───── The data

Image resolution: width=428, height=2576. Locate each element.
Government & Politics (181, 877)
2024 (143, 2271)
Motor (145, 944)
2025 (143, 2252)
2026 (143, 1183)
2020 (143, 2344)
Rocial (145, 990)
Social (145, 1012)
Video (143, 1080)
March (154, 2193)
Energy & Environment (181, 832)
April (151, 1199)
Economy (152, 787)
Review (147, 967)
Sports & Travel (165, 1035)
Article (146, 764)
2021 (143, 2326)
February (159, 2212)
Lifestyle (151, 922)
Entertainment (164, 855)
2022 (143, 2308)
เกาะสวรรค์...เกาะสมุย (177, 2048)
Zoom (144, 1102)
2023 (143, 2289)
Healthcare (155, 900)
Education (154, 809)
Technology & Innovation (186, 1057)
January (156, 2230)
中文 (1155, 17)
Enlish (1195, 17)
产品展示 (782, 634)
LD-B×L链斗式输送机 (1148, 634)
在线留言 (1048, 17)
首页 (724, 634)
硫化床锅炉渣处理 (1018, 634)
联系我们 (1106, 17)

──────────
───── The data

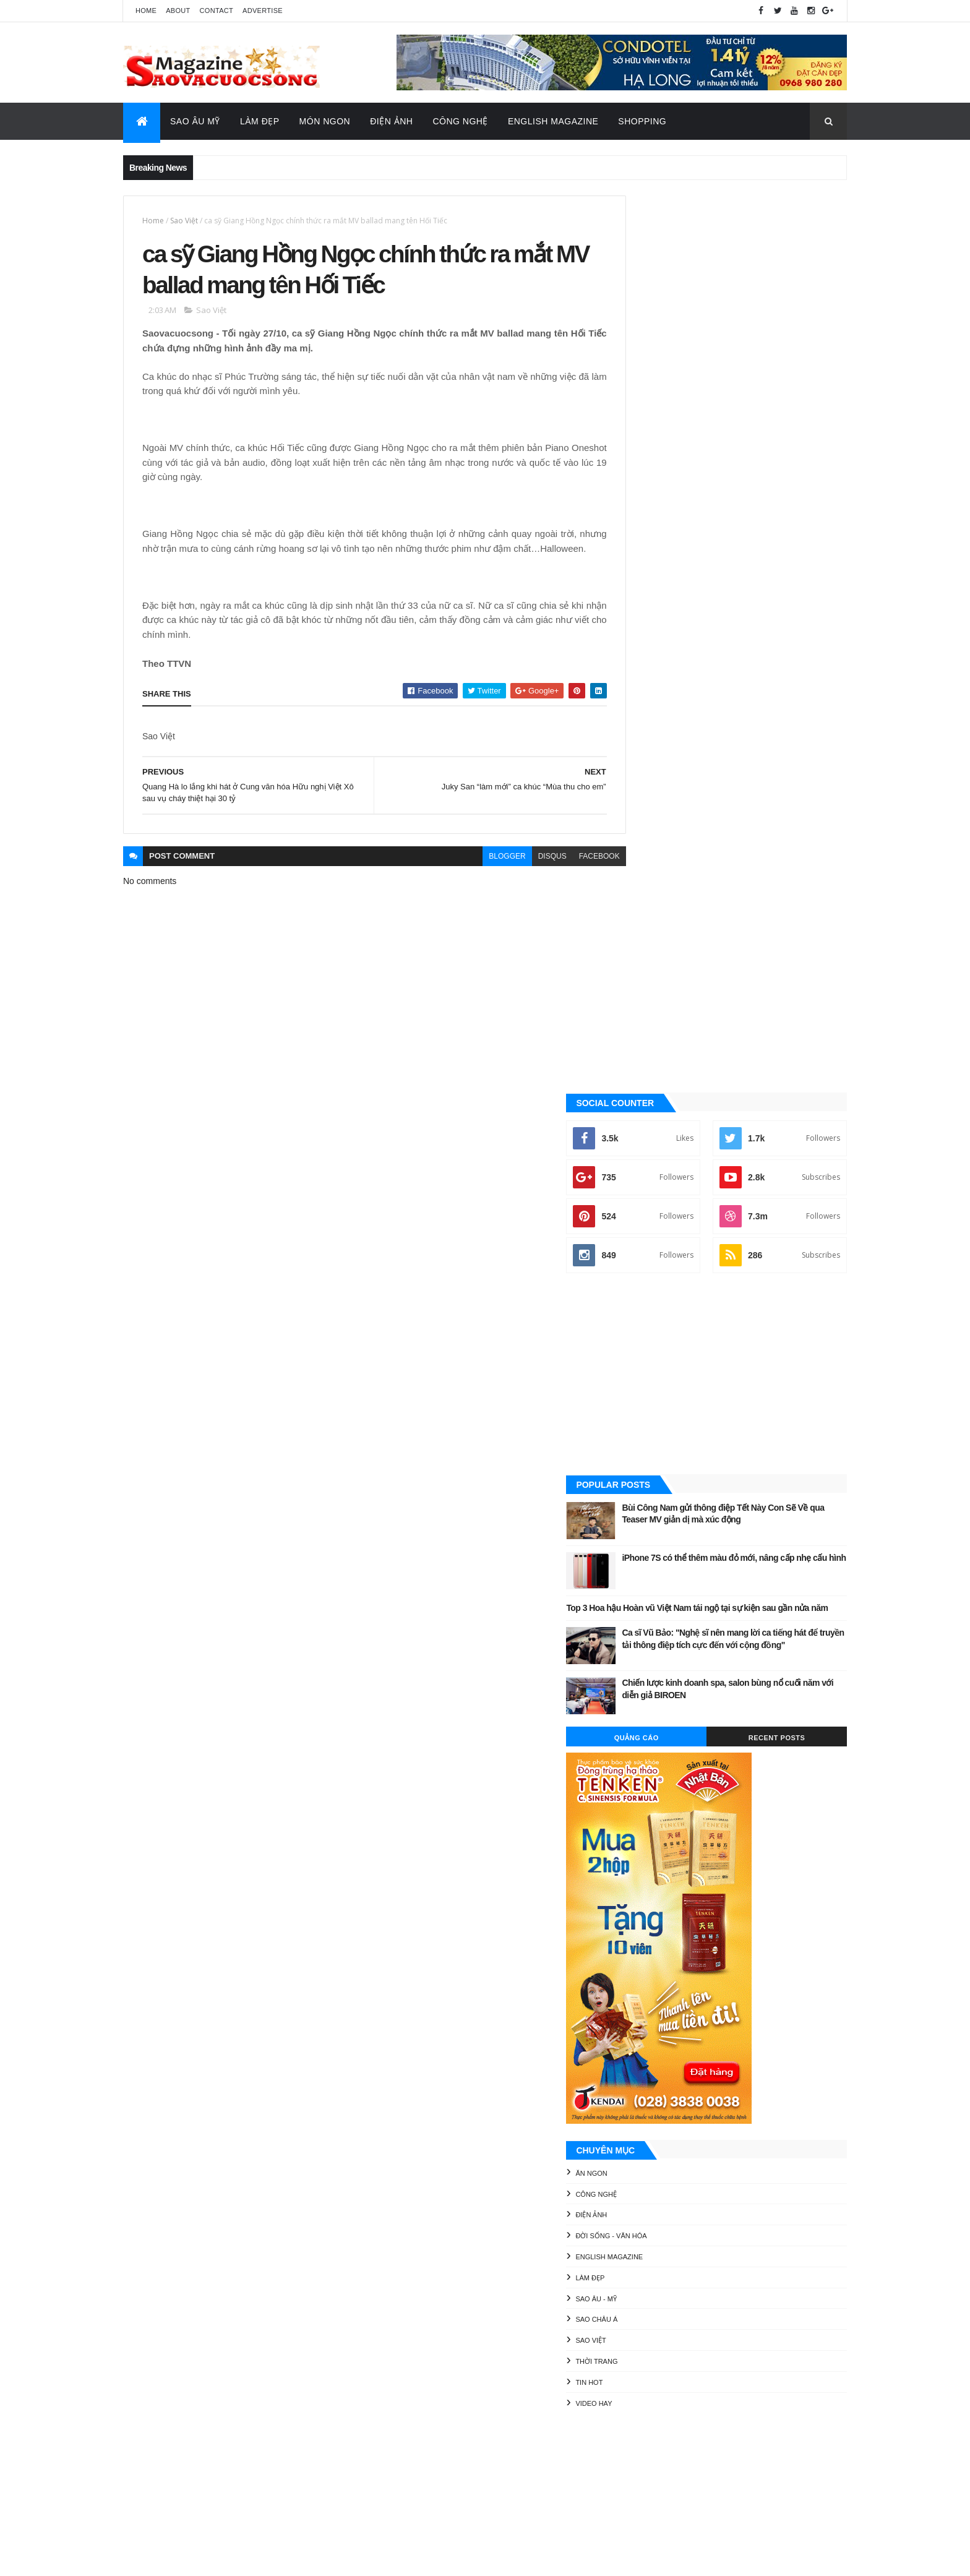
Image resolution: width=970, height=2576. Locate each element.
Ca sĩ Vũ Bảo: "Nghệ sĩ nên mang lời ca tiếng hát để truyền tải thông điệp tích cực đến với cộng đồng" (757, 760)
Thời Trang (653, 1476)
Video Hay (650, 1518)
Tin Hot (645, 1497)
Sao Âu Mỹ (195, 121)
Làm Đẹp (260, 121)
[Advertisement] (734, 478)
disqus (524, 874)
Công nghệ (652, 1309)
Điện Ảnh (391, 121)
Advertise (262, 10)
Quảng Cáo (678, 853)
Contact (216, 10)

──────────
───── The data

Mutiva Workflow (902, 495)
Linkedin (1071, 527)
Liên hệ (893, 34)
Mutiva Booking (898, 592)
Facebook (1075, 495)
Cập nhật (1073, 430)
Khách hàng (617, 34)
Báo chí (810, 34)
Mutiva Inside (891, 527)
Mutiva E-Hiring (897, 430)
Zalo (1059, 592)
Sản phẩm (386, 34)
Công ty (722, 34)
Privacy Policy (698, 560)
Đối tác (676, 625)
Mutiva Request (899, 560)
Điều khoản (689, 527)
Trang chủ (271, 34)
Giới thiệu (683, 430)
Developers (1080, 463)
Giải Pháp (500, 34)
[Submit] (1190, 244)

──────────

Exercise description >>
Return, from the entries, each line that holds "width".

Written answer >>
Image resolution: width=428, height=2576. Locate each element.
Image resolution: width=970, height=2576. Locate each element.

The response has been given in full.